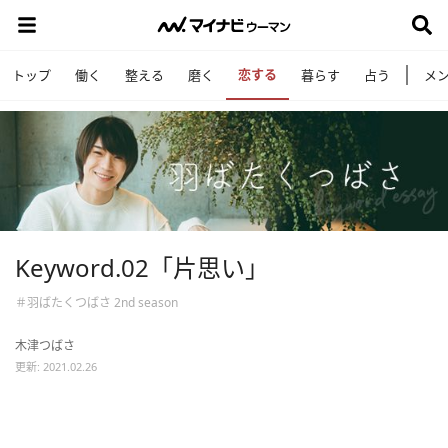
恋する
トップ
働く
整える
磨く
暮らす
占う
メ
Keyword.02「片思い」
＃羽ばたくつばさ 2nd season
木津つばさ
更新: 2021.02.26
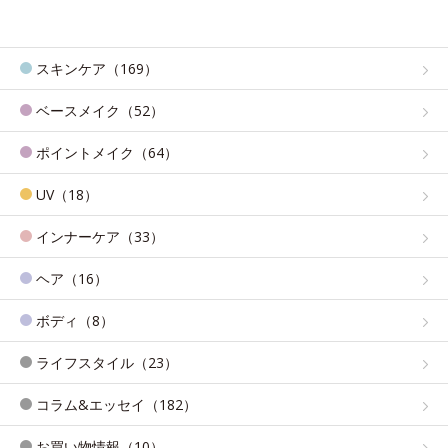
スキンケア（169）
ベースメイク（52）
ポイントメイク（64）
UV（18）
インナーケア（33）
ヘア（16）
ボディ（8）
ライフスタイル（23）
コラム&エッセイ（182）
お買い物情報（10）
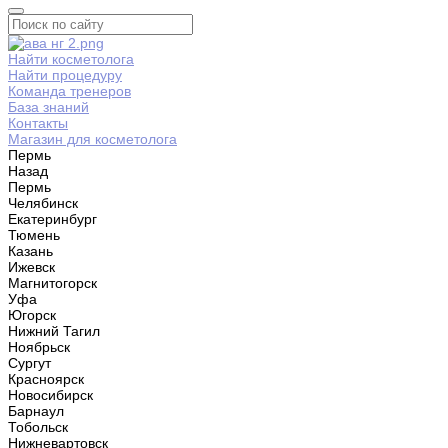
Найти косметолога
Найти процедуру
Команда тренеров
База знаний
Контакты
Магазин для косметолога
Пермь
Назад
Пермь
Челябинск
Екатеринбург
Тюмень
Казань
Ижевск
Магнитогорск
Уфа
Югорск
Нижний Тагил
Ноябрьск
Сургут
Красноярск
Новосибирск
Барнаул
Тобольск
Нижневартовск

**What you should do**
What is needed is an exact copy of only the lines from the line containing "ポイントメイク（64）" through the last line of the entries, inclusive, without the pictures.

**Answer box**
ポイントメイク（64）
UV（18）
インナーケア（33）
ヘア（16）
ボディ（8）
ライフスタイル（23）
コラム&エッセイ（182）
お買い物情報（10）
Найти косметолога
Найти процедуру
Команда тренеров
База знаний
Контакты
Магазин для косметолога
Пермь
Назад
Пермь
Челябинск
Екатеринбург
Тюмень
Казань
Ижевск
Магнитогорск
Уфа
Югорск
Нижний Тагил
Ноябрьск
Сургут
Красноярск
Новосибирск
Барнаул
Тобольск
Нижневартовск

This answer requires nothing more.